◆ Task prompt: Copy, in full, each line of the material that holds the word "MASCULINA".

◆ Stored data:
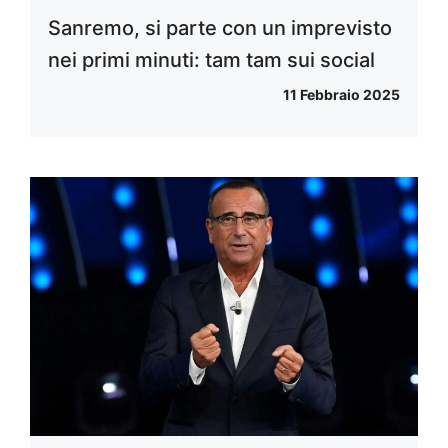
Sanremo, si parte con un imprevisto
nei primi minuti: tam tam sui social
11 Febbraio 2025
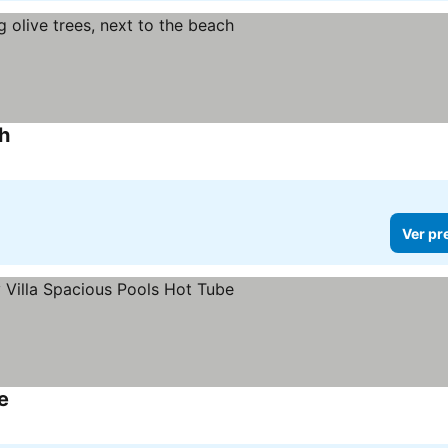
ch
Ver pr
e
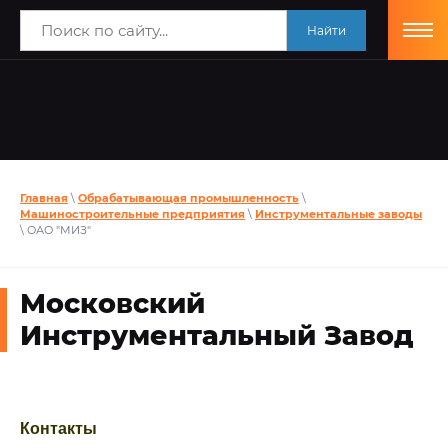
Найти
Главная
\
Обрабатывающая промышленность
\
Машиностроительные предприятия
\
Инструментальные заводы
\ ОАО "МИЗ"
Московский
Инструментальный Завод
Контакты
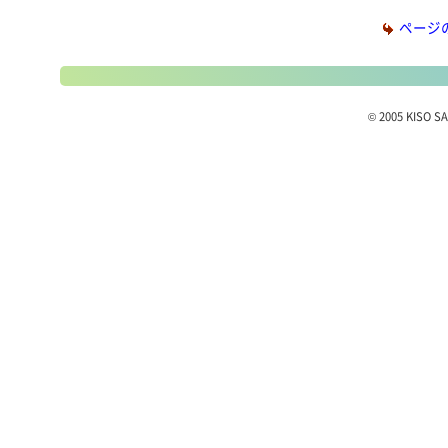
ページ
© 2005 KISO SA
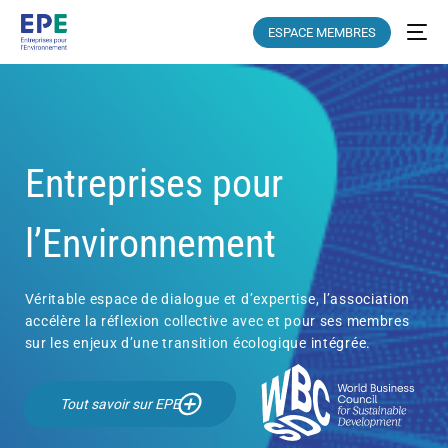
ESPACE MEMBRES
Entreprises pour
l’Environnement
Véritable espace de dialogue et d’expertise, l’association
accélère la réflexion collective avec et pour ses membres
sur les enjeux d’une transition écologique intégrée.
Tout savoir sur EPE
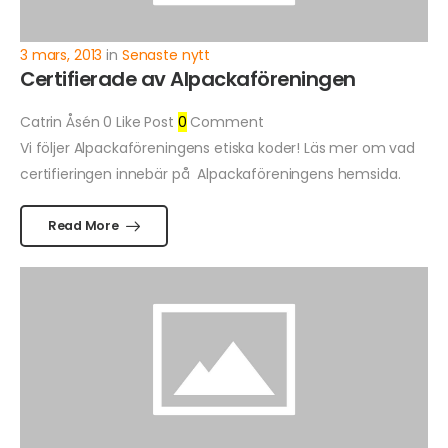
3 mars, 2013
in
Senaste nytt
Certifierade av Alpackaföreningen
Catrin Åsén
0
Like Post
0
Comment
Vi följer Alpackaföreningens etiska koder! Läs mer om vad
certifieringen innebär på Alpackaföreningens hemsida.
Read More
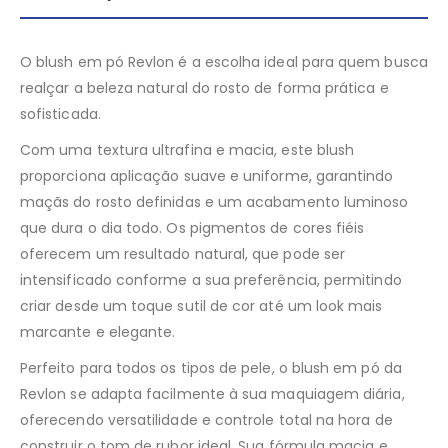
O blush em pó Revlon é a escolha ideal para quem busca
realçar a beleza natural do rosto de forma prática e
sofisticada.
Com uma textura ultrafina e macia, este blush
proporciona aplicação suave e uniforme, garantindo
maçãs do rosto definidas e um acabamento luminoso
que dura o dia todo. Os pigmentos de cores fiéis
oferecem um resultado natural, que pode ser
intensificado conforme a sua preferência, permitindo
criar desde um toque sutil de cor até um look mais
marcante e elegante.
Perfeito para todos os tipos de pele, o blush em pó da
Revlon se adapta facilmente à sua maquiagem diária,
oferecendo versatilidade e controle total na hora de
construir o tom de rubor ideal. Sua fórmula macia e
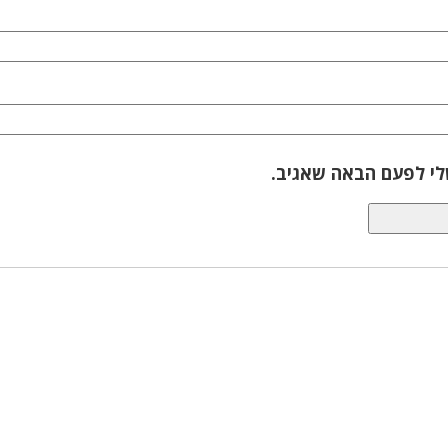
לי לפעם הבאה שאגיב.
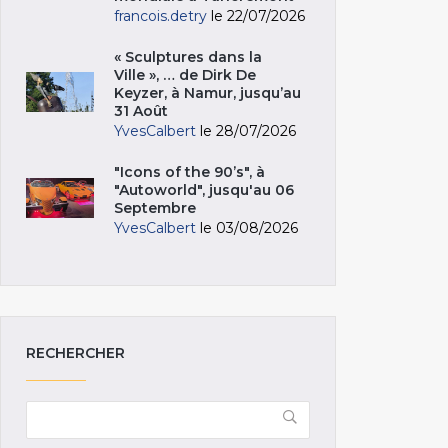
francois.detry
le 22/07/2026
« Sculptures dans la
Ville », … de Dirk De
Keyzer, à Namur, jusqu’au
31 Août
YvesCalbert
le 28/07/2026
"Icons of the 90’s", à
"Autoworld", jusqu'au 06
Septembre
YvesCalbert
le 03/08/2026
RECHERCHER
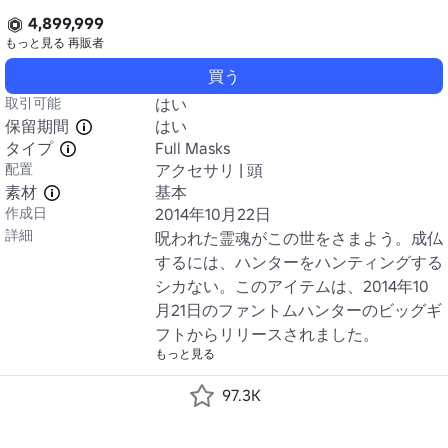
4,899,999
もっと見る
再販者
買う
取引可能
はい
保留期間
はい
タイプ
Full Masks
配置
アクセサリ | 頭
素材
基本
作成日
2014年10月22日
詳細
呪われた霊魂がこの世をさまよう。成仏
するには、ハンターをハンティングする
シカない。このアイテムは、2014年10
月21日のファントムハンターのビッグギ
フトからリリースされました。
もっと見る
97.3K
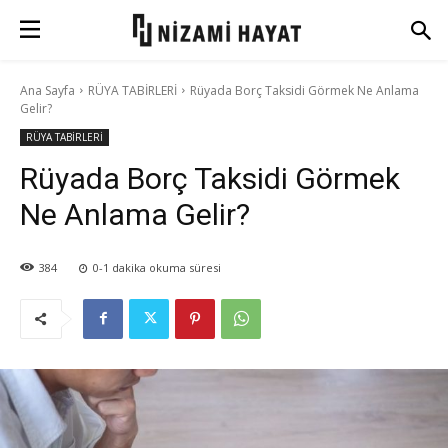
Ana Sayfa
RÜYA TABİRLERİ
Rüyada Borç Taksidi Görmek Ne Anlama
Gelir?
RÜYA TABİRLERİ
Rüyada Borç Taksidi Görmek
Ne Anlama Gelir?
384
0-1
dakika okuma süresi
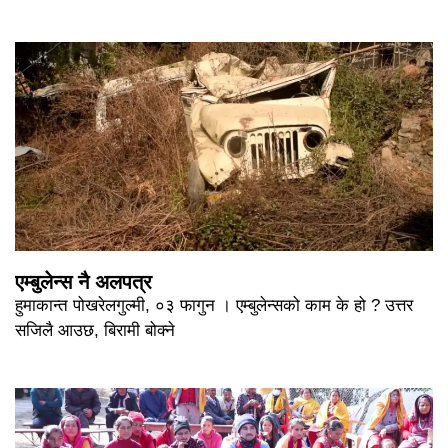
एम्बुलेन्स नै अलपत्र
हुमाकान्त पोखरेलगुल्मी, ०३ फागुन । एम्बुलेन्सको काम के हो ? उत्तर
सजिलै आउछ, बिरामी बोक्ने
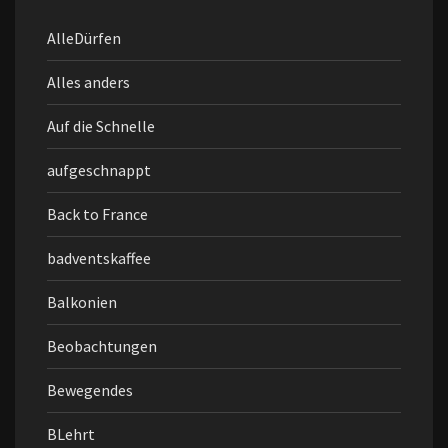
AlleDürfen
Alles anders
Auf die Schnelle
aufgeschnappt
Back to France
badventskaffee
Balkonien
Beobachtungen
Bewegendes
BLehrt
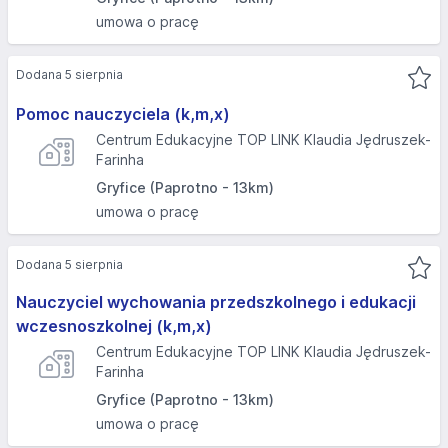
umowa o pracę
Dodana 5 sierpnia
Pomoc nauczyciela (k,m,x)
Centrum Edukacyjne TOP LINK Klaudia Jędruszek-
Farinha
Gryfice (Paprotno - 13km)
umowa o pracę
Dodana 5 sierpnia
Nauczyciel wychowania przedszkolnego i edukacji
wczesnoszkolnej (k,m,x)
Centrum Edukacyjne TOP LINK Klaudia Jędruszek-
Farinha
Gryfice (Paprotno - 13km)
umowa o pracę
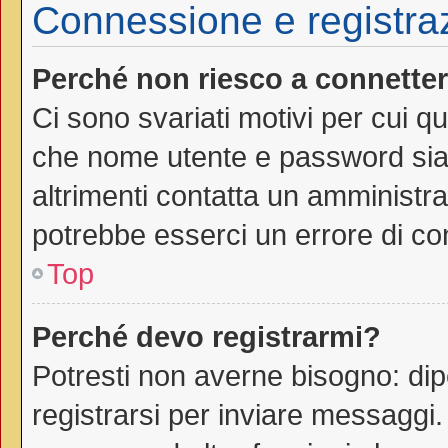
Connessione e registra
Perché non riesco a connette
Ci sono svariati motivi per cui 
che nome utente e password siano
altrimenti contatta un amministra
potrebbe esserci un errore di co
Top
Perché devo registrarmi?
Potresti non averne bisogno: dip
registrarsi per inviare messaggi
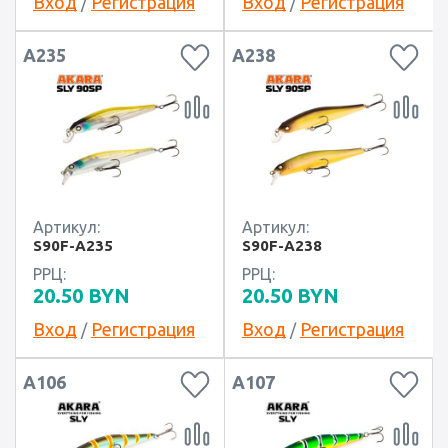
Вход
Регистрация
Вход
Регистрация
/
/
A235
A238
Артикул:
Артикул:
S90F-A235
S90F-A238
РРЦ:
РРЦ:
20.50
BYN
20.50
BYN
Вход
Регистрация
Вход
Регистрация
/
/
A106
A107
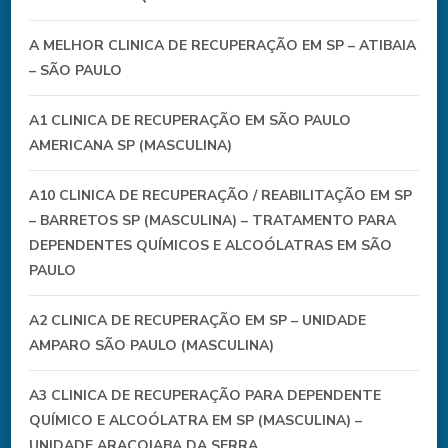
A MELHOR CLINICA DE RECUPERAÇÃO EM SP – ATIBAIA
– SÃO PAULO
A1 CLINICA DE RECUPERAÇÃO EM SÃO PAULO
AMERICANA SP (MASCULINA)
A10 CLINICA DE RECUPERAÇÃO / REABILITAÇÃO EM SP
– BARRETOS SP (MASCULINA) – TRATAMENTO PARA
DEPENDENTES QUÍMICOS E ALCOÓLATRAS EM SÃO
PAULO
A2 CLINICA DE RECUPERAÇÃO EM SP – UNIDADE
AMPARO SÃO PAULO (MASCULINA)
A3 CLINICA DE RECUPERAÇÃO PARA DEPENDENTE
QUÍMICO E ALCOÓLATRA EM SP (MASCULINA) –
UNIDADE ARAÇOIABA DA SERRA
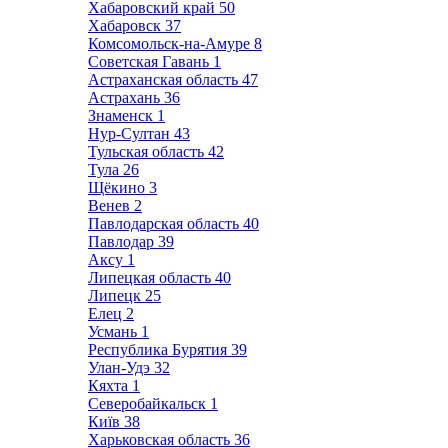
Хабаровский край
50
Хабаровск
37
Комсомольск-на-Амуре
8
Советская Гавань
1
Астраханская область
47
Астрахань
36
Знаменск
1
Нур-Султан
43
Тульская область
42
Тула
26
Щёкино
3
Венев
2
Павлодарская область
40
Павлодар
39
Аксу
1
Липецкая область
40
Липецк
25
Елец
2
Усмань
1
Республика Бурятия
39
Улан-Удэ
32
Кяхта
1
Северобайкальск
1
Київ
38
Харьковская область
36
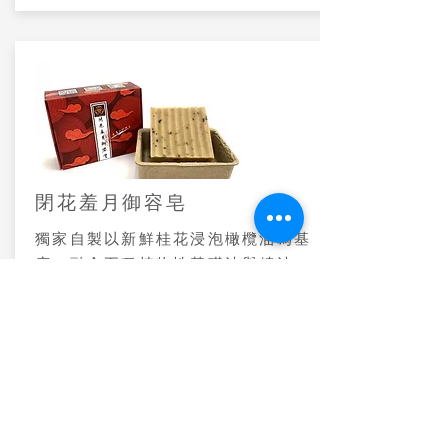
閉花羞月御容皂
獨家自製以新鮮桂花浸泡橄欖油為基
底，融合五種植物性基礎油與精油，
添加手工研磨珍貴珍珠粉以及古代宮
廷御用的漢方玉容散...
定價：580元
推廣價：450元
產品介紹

◆ Your response:
AMERICANA SP (MASCULINA)
– BARRETOS SP (MASCULINA) – TRATAMENTO PARA
AMPARO SÃO PAULO (MASCULINA)
QUÍMICO E ALCOÓLATRA EM SP (MASCULINA) –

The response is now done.